Information shown Start Marker
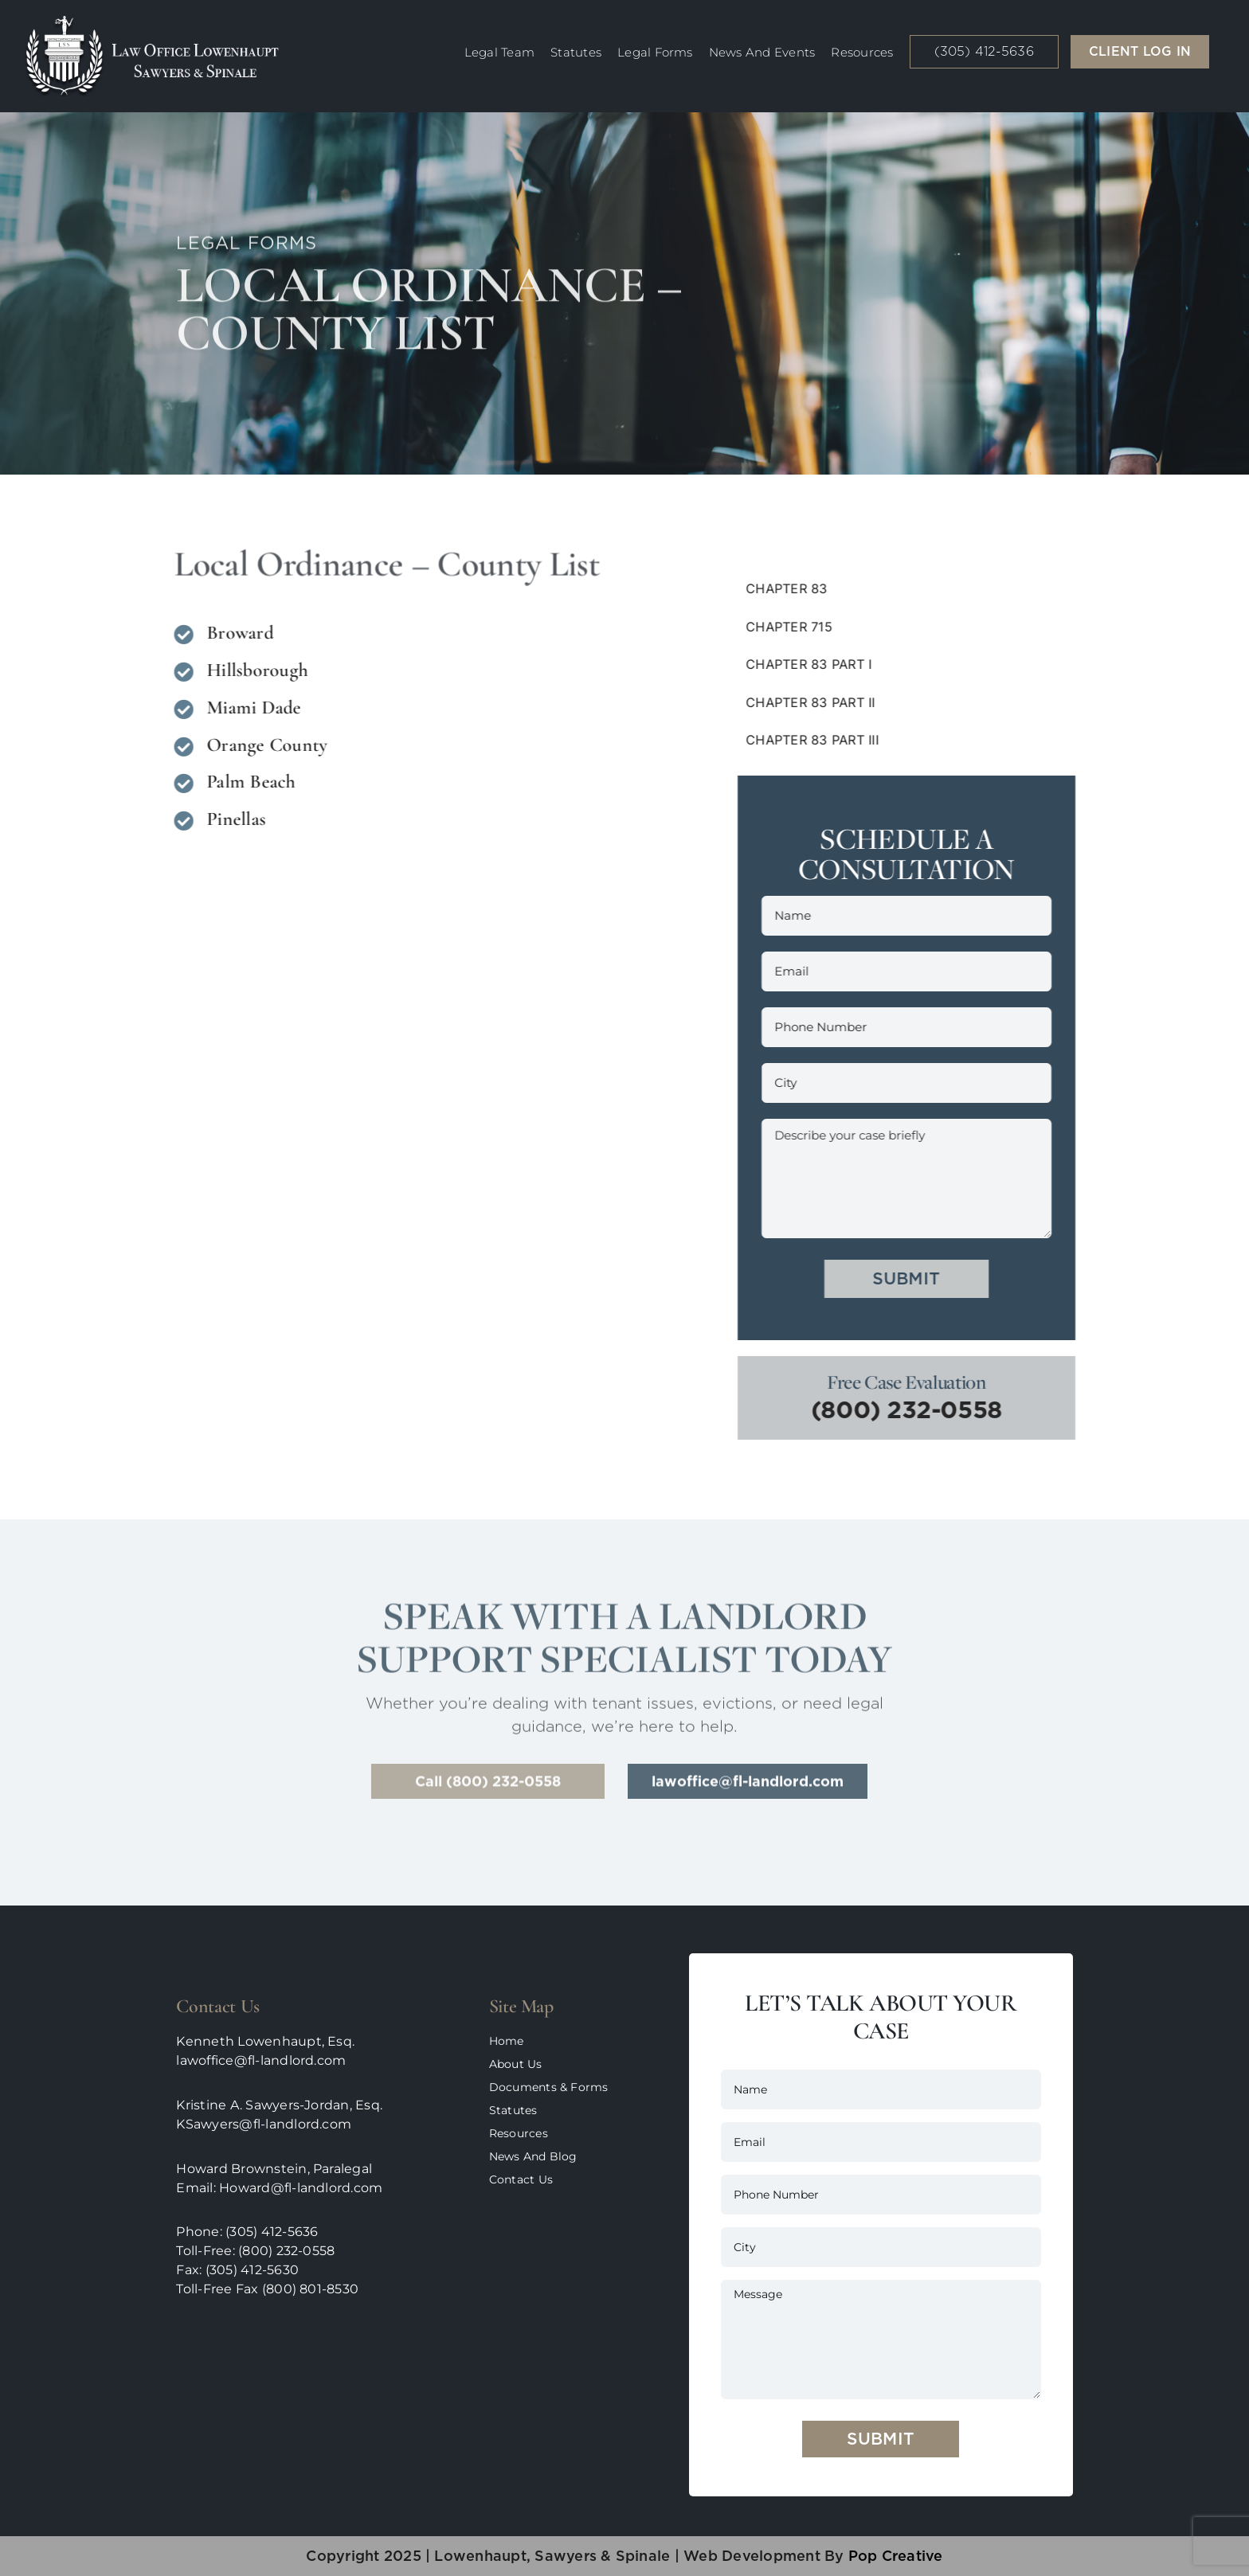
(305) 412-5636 (271, 2231)
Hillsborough (253, 670)
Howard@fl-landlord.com (300, 2187)
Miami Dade (250, 707)
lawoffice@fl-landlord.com (261, 2060)
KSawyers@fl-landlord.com (263, 2124)
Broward (236, 632)
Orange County (263, 744)
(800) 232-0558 (910, 1409)
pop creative (893, 2555)
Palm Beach (247, 781)
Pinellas (232, 819)
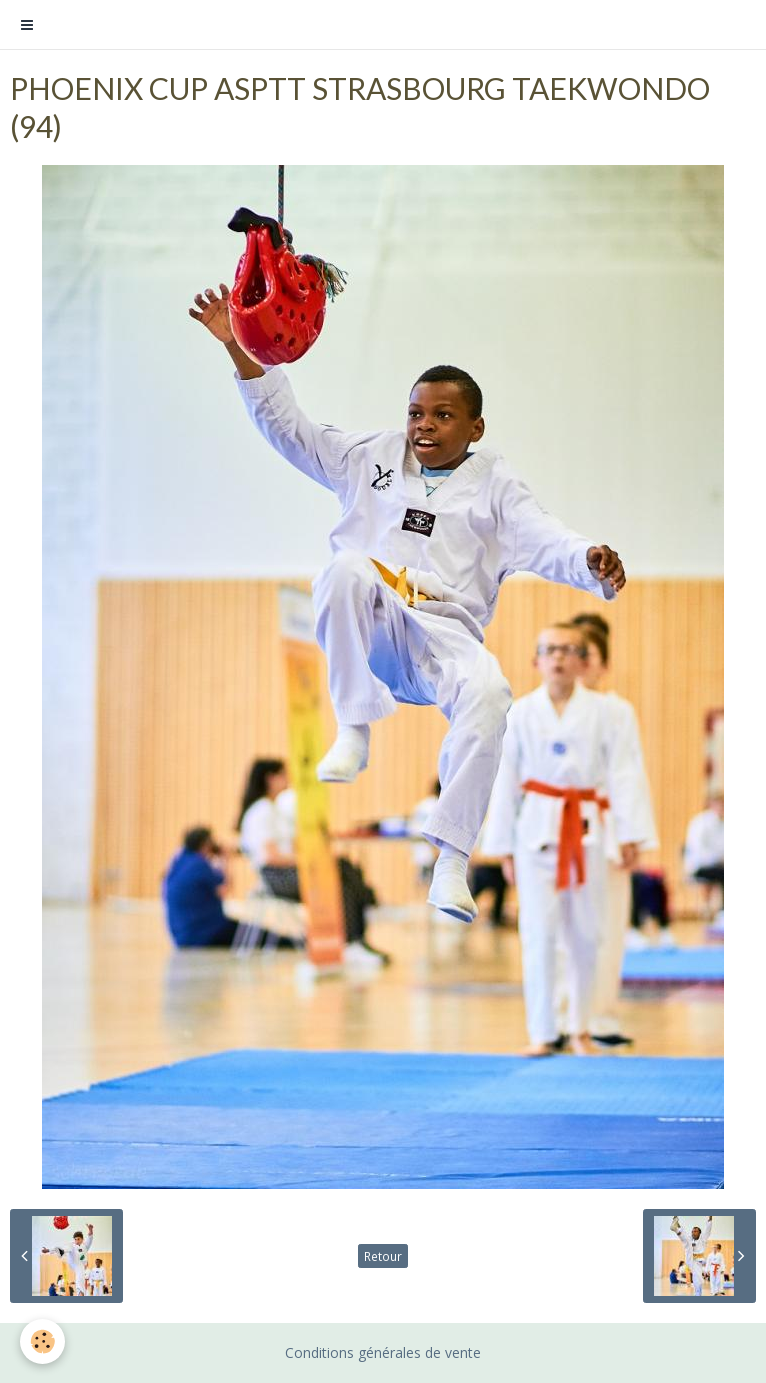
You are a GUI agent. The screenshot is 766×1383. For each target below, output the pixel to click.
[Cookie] (42, 1341)
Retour (383, 1256)
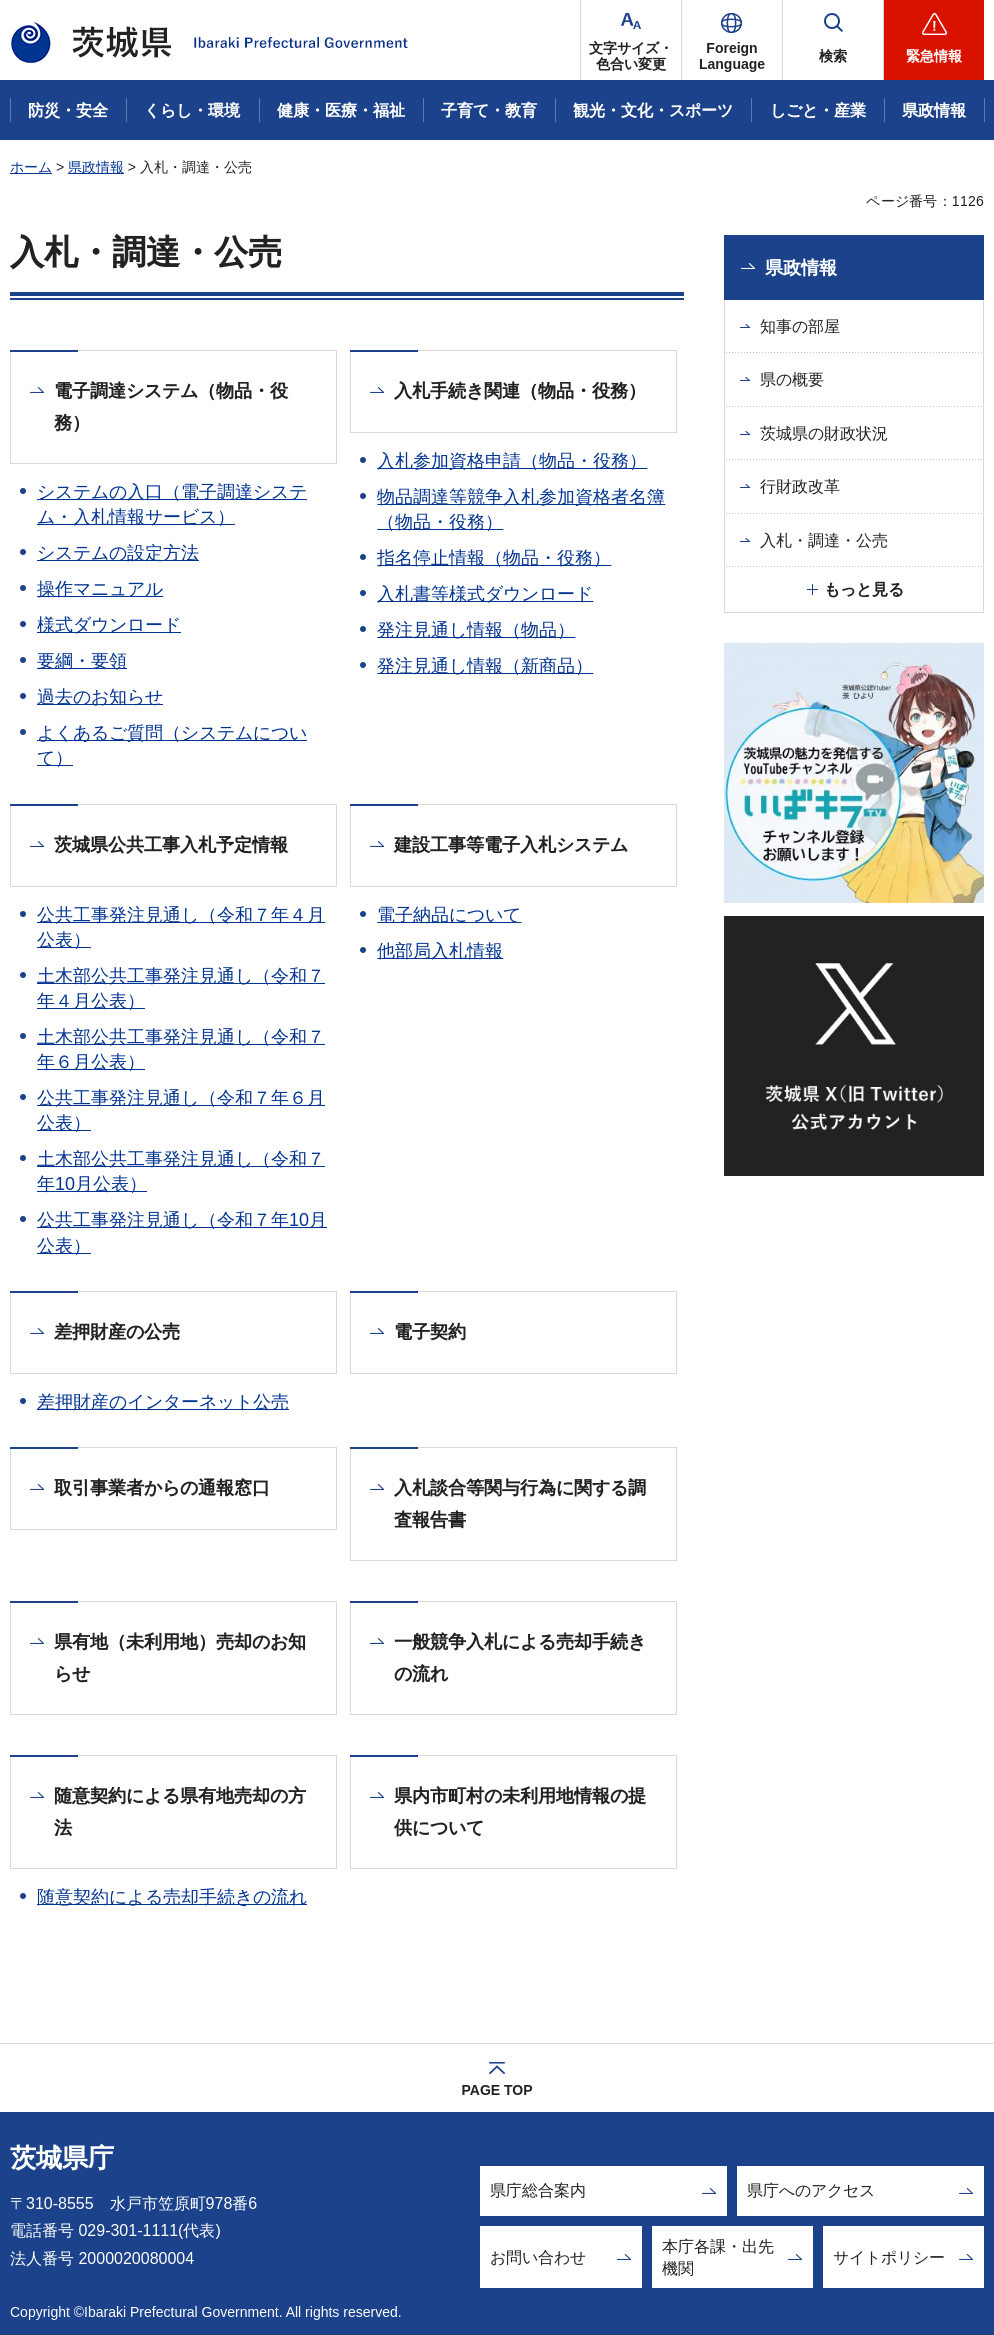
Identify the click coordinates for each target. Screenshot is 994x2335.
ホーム (31, 167)
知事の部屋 (800, 326)
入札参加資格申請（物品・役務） (512, 461)
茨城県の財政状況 (824, 433)
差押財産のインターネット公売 (163, 1402)
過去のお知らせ (100, 697)
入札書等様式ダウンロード (485, 594)
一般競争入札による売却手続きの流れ (520, 1658)
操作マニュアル (100, 589)
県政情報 (96, 167)
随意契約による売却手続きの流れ (172, 1897)
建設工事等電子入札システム (511, 845)
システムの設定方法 (118, 553)
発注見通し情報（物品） (476, 630)
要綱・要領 (82, 661)
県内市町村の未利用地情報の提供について (520, 1812)
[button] (732, 40)
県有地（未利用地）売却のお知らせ (180, 1658)
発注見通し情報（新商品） (485, 666)
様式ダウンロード (109, 625)
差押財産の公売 (117, 1332)
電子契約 (430, 1332)
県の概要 (792, 379)
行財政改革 (800, 486)
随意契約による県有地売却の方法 (180, 1812)
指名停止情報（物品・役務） (494, 558)
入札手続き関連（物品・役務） (520, 391)
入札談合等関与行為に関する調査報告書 (520, 1504)
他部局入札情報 (440, 951)
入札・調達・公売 (824, 540)
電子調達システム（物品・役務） (171, 407)
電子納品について (449, 915)
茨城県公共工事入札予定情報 (171, 845)
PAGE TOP (496, 2090)
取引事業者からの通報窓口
Information shown End Marker
The task> Show a copy of each line from the data that includes the word "target".

Response>
You are a GUI agent. The screenshot is 766×1383. For each target below, output the pixel to click.
Identify the click coordinates for each target. Screenshot is 994x2335.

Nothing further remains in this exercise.